ActiveRecord and NoSQL - ruby-on-rails

I've been working with Rails for a few years and am very used to ActiveRecord, but have recently landed a task that would benefit from (some) NoSQL data storage.
A small amount of data would be best placed in a NoSQL system, but the bulk would still be in an RDBMS. Every NoSQL wrapper/gem I've looked at, though, seems to necessitate the removal of ActiveRecord from the application.
Is there a suggested method of combining the two technologies?

Not sure what NoSQL service you are looking into, but we have used MongoDB in concert with Postgres for a while now. Helpful hint, they say you need to get rid of ActiveRecord, but in reality, you don't. Most just say that because you end up not setting up your database.yml and/or running rake commands to setup AR DB.
Remember also that Postgres has HStore and JSON datatypes which give similar functionality as NoSQL datastores. Also, if the data you are looking to store outside of your AR DB is not very complex, I would highly recommend looking into Redis.

If you look at the Gemfile.lock of this project, you can see that it uses ActiveRecord with Mongoid.
Even if you use other gems that don't need ActiveRecord, you shouldn't care. If you are using it, you should have a valid reason to do so.

Related

How can I migrate a Rails app from using MongoDB to PostgreSQL?

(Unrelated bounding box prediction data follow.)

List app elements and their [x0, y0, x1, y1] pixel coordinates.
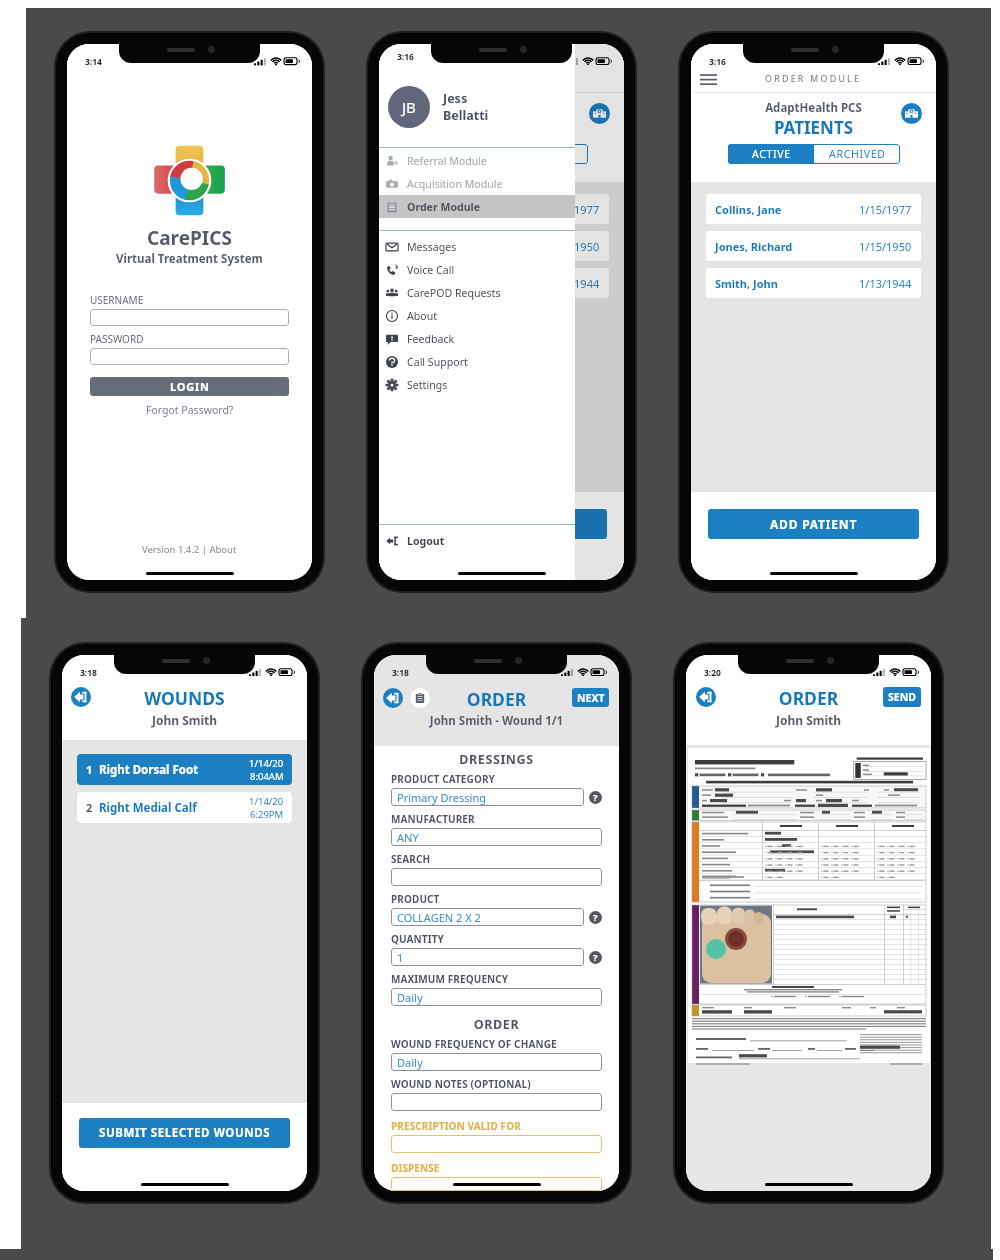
staticText: 1 [86, 762, 93, 777]
button[interactable] [397, 868, 602, 886]
button[interactable]: ARCHIVED [502, 144, 588, 164]
staticText: 6:29PM [250, 808, 284, 821]
staticText: About [407, 309, 438, 323]
staticText: ? [593, 911, 598, 924]
button[interactable]: Referral Module [379, 149, 575, 172]
button[interactable]: ACTIVE [416, 144, 502, 164]
button[interactable]: Smith, John [403, 268, 600, 298]
staticText: Jones, Richard [403, 239, 481, 254]
staticText: MANUFACTURER [391, 812, 475, 826]
staticText: Order Module [407, 200, 481, 214]
staticText: Voice Call [407, 263, 455, 277]
staticText: USERNAME [90, 293, 144, 307]
staticText: WOUNDS [62, 686, 307, 710]
button[interactable]: Primary Dressing [397, 788, 584, 806]
staticText: 2 [86, 800, 93, 815]
staticText: WOUND FREQUENCY OF CHANGE [391, 1037, 557, 1051]
button[interactable]: ARCHIVED [814, 144, 900, 164]
staticText: Collins, Jane [715, 202, 782, 217]
button[interactable]: LOGIN [90, 377, 289, 396]
button[interactable]: 1 [86, 754, 284, 785]
button[interactable]: Call Support [379, 350, 575, 373]
button[interactable] [397, 1177, 602, 1191]
staticText: 3:20 [704, 667, 721, 679]
button[interactable]: SUBMIT SELECTED WOUNDS [79, 1118, 290, 1148]
button[interactable]: 1 [397, 948, 584, 966]
staticText: ARCHIVED [829, 147, 886, 161]
button[interactable]: Forgot Password? [90, 402, 289, 418]
staticText: JB [402, 97, 416, 117]
button[interactable]: Jones, Richard [715, 231, 912, 261]
button[interactable]: ACTIVE [728, 144, 814, 164]
button[interactable] [90, 309, 289, 326]
button[interactable]: Logout [379, 529, 575, 552]
button[interactable] [90, 348, 289, 365]
staticText: ORDER [374, 687, 619, 711]
button[interactable]: Help [589, 791, 602, 804]
staticText: ORDER [686, 686, 931, 710]
staticText: ORDER MODULE [765, 73, 862, 85]
staticText: Right Dorsal Foot [99, 762, 199, 778]
staticText: PRODUCT CATEGORY [391, 772, 495, 786]
staticText: 3:14 [85, 56, 102, 68]
staticText: Call Support [407, 355, 468, 369]
staticText: Bellatti [443, 107, 489, 124]
button[interactable]: ADD PATIENT [396, 509, 607, 539]
button[interactable]: SEND [883, 687, 921, 707]
staticText: PRODUCT [391, 892, 440, 906]
button[interactable]: Back [696, 687, 716, 707]
staticText: CarePICS [147, 225, 232, 251]
staticText: Virtual Treatment System [116, 251, 263, 267]
button[interactable]: 2 [86, 792, 284, 823]
staticText: ACTIVE [440, 147, 479, 161]
button[interactable]: Order details [410, 688, 430, 708]
button[interactable]: Facility [901, 103, 922, 124]
staticText: Acquisition Module [407, 177, 503, 191]
button[interactable]: Collins, Jane [715, 194, 912, 224]
button[interactable] [397, 1135, 602, 1153]
button[interactable]: Order Module [379, 195, 575, 218]
button[interactable]: Open navigation menu [691, 65, 726, 93]
staticText: SUBMIT SELECTED WOUNDS [99, 1125, 271, 1141]
staticText: 1/14/20 [249, 795, 284, 808]
button[interactable]: Settings [379, 373, 575, 396]
button[interactable]: CarePOD Requests [379, 281, 575, 304]
staticText: 8:04AM [250, 770, 284, 783]
button[interactable]: Collins, Jane [403, 194, 600, 224]
button[interactable]: COLLAGEN 2 X 2 [397, 908, 584, 926]
button[interactable]: Smith, John [715, 268, 912, 298]
button[interactable] [397, 1093, 602, 1111]
button[interactable]: JB [379, 86, 575, 128]
staticText: Logout [407, 534, 445, 548]
staticText: ADD PATIENT [458, 516, 546, 532]
button[interactable]: Voice Call [379, 258, 575, 281]
staticText: COLLAGEN 2 X 2 [397, 910, 481, 925]
staticText: Daily [397, 990, 423, 1005]
staticText: Smith, John [715, 276, 778, 291]
button[interactable]: Feedback [379, 327, 575, 350]
button[interactable]: Facility [589, 103, 610, 124]
button[interactable]: Back [71, 687, 91, 707]
button[interactable]: Back [383, 688, 403, 708]
staticText: LOGIN [170, 379, 210, 394]
staticText: Right Medial Calf [99, 800, 197, 816]
staticText: CarePOD Requests [407, 286, 501, 300]
button[interactable]: Help [589, 911, 602, 924]
button[interactable]: Open navigation menu [379, 65, 414, 93]
staticText: 1/15/1977 [859, 202, 912, 217]
button[interactable]: Jones, Richard [403, 231, 600, 261]
button[interactable]: ANY [397, 828, 602, 846]
button[interactable]: Daily [397, 988, 602, 1006]
staticText: 1/15/1977 [547, 202, 600, 217]
button[interactable]: Daily [397, 1053, 602, 1071]
button[interactable]: Messages [379, 235, 575, 258]
staticText: ? [593, 951, 598, 964]
button[interactable]: ADD PATIENT [708, 509, 919, 539]
button[interactable]: Version 1.4.2 | About [67, 542, 312, 556]
button[interactable]: Acquisition Module [379, 172, 575, 195]
button[interactable]: Help [589, 951, 602, 964]
staticText: Settings [407, 378, 448, 392]
button[interactable]: NEXT [572, 688, 609, 707]
staticText: Primary Dressing [397, 790, 487, 805]
button[interactable]: About [379, 304, 575, 327]
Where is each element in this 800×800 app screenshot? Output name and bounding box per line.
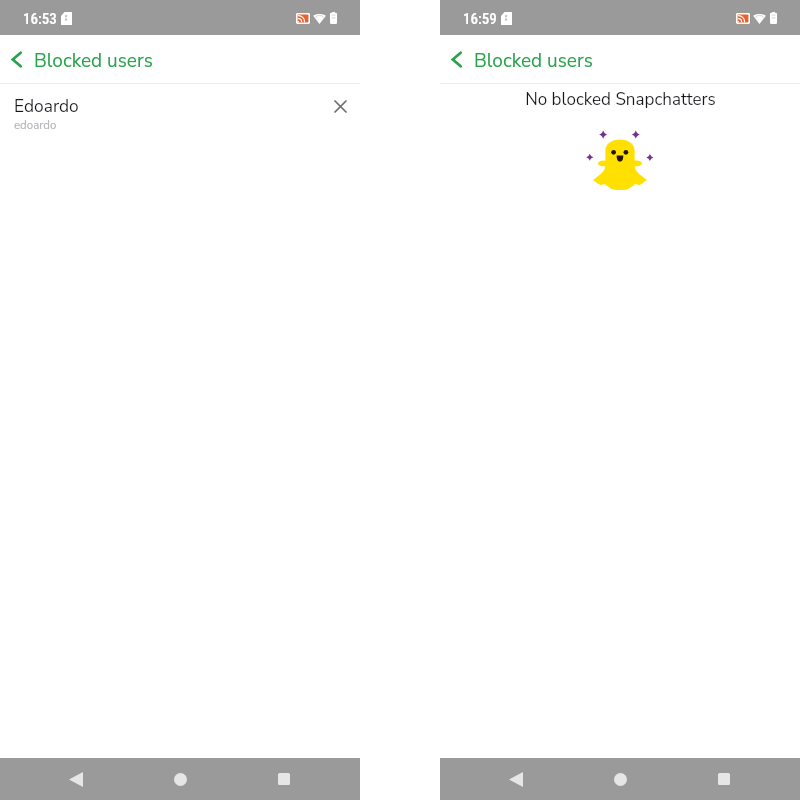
button[interactable]: Recent apps [264,758,304,800]
button[interactable]: Edoardo [0,84,360,146]
staticText: 16:59 [463,10,497,28]
button[interactable]: Back [0,35,360,83]
button[interactable]: Recent apps [704,758,744,800]
staticText: 16:53 [23,10,57,28]
button[interactable]: Home [160,758,200,800]
button[interactable]: Back [496,758,536,800]
other: Back [451,51,462,68]
button[interactable]: Back [56,758,96,800]
staticText: Edoardo [14,95,79,119]
other: Back [11,51,22,68]
button[interactable]: Back [440,35,800,83]
staticText: Blocked users [34,48,153,74]
button[interactable]: Home [600,758,640,800]
button[interactable]: Unblock Edoardo [327,93,353,119]
staticText: Blocked users [474,48,593,74]
staticText: edoardo [14,117,57,133]
staticText: No blocked Snapchatters [525,88,716,111]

I have an existing Rails app that I've put about 100 hours of development into. I would like to push it up to Heroku but I made the mistake of using mongoDB for all of my developmental work. Now I have no schemas or anything of the sort and I'm trying to push out to Heroku and use PostgreSQL. Is there a way I can remove Mongoid and use Postgres? I've tried using DataMapper, but that seems to be doing more harm than good.
use postgresql's json data type, transform mongo collections to tables, each table should be the id and doc (json), then its easy to move from one to the other.
Whether the migration is easy or hard depends on a very large number of things including how many different versions of data structures you have to accommodate. In general you will find it a lot easier if you approach this in stages:
Ensure that all the Mongo data is consistent in structure with your RDBMS model and that the data structure versions are all the same.
Move your data. Expect that problems will be found and you will have to go back to step 1.
The primary problems you can expect are data validation problems because you are moving from a less structured data platform to a more structured one.
Depending on what you are doing regarding MapReduce you may have some work there as well.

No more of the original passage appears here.